August 19, 1907
During the dedication of the $1,500 granite horse and dog fountain at Fourth and Broadway yesterday afternoon, thirteen teams, nine horses in single harness and three dogs stopped, dipped their faces in the flowing water and drank deep. Frank Faxon, one of the speakers, kindly said:
"I am sorry there are no more horses and dogs present. I would like to ask them all to step up and have a drink with us."
Mr. Faxon was more generous than he thought, as he learned at the close of the exercises, when he and the other speakers and the audience rushed over to the fountain to get a drink. There are no cups on the fountain. It is strictly a place for birds, and four-footed beasts. President E. R. Weeks, of the Kansas City Humane Society, who wore a Panama hat, essayed to drink out of the rim of his headgear, mountain brook fashion, but most of the water ran down his shirt front. Mr. Faxon, Police Commissioner Elliot H. Jones, Mrs. L. O. Middleton and others looked on and declined to try to use the hat which Mr. Weeks proffered them.
The humans held a meeting around the fountain and argued the question of having cups chained there, but decided adversely.
"During a busy and hot work day," John Simmons, secretary of the Teamsters' union, said, "the teams line up from all directions awaiting their turns at the fountain. There is no chance for a man to get a drink.

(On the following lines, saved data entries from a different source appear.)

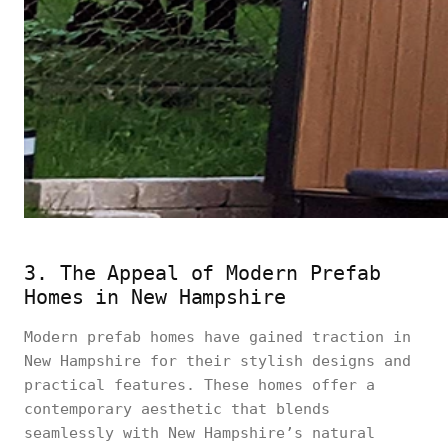
3. The Appeal of Modern Prefab
Homes in New Hampshire
Modern prefab homes have gained traction in
New Hampshire for their stylish designs and
practical features. These homes offer a
contemporary aesthetic that blends
seamlessly with New Hampshire’s natural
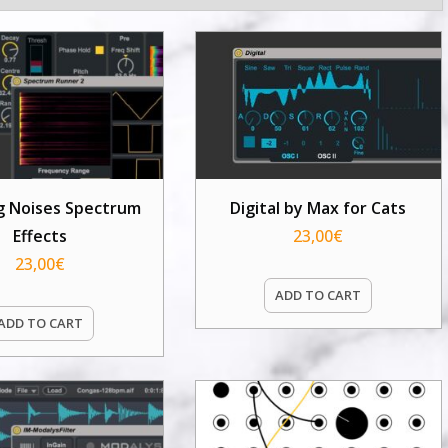
g Noises Spectrum
Digital by Max for Cats
Effects
23,00
€
23,00
€
ADD TO CART
ADD TO CART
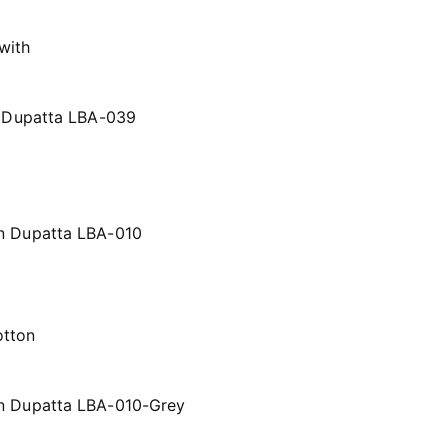
h Dupatta LBA-039
n Dupatta LBA-010
on Dupatta LBA-010-Grey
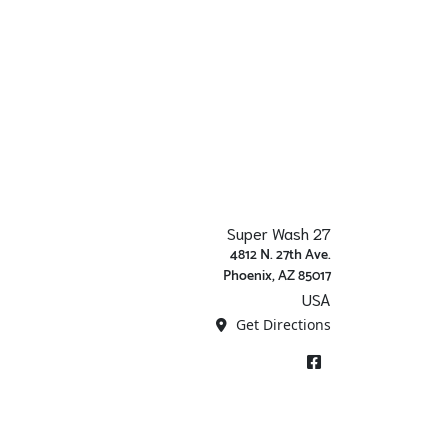
Super Wash 27
4812 N. 27th Ave.
Phoenix, AZ 85017
USA
Get Directions
Facebook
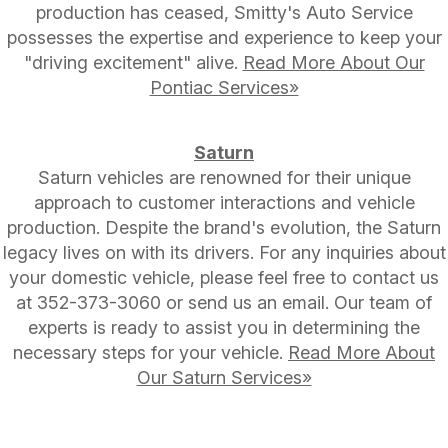
production has ceased, Smitty's Auto Service
possesses the expertise and experience to keep your
"driving excitement" alive.
Read More About Our
Pontiac Services»
Saturn
Saturn vehicles are renowned for their unique
approach to customer interactions and vehicle
production. Despite the brand's evolution, the Saturn
legacy lives on with its drivers. For any inquiries about
your domestic vehicle, please feel free to contact us
at
352-373-3060
or send us an email. Our team of
experts is ready to assist you in determining the
necessary steps for your vehicle.
Read More About
Our Saturn Services»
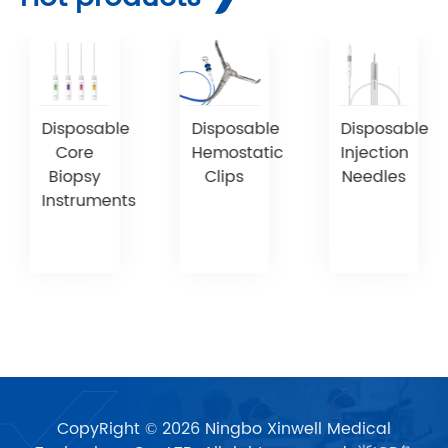
Disposable
Disposable
Disposable
Core
Hemostatic
Injection
Biopsy
Clips
Needles
Instruments
CopyRight © 2026 Ningbo Xinwell Medical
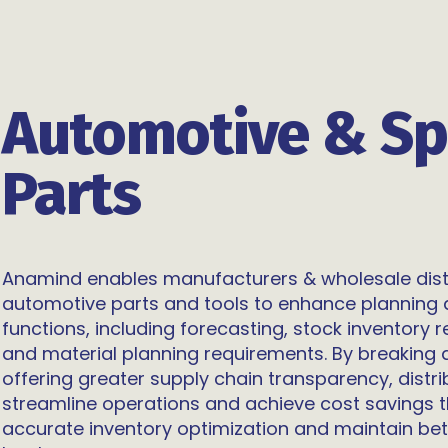
Automotive & Sp
Parts
Anamind enables manufacturers & wholesale dist
automotive parts and tools to enhance planning 
functions, including forecasting, stock inventory 
and material planning requirements. By breaking 
offering greater supply chain transparency, distr
streamline operations and achieve cost savings
accurate inventory optimization and maintain bet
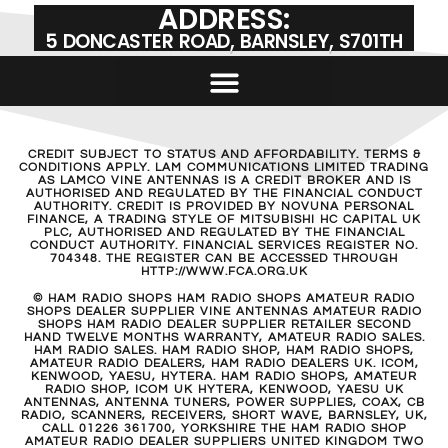
VINE 928 | 150W HF AMPLIFIER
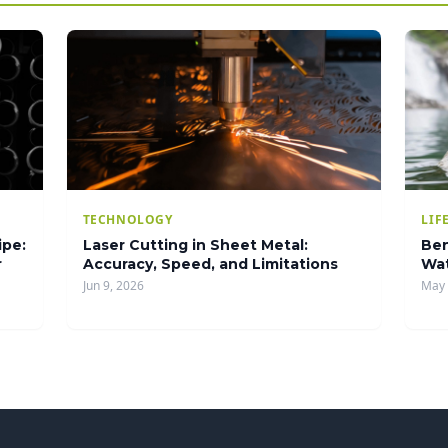
TECHNOLOGY
LIF
ipe:
Laser Cutting in Sheet Metal:
Ben
r
Accuracy, Speed, and Limitations
Wat
Jun 9, 2026
May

Besides, if there were cups, children who tried to drink might be trampled by the horses which rush to the fountain."
Nearly every department of city life was represented in the dedication exercises. E. R. Weeks was chariman, Hale H. Cook appeared for the school children, Mrs. L. O. Middleton for the T. T. U. F. M. Furgason carried a Judge Jules E. Guinotte proxy, George Hoffman spoke for the city hall, Father Dalton for the church people, Harry Walmsley apeared for the birds and Frank Faxon for "Old Dobbin."
No one had a word to say in condemnation of any bird or beast. The speakers tried to outdo each other in praise. Mr. Faxon said that a horse "was always faithful and kind," and Mr. Walmsley declared that the birds are symbols of the heavenly life." But Mr. Furgason, reading Judge Guinotte's speech, went then all one better when he quoted George Elliot as saying: "The more I associate with men, the more I like dogs."
In calling attention to the fact that the fountain dedicated yesterday was the first permanent one in the city, Mrs. Middleton recited the history of attempts made by various charities in past years to erect public drinking fountains. The most successful of these schemes was the setting in place of twelve ice water casks on downtown corners by the W. C. T. U. many years ago.
The beautiful piece of granite dedicated yesterday afternoon, which Thomas Wight, secretary of the Kansas City art commission, described as "a permanent bit of art and a forerunner of a new era in municipal life," was presented by the National Humane Alliance of New York. The purchase price came from a fund bequeathed by the late Herman Lee Ensign of New York, whose name is on a bronze plate on one side of the fountain. The Kansas City Humane Society and the city council were among those most instrumental in securing the gift for this city. The society hopes that other fountains may be erected on busy corners through gifts by local philanthropists.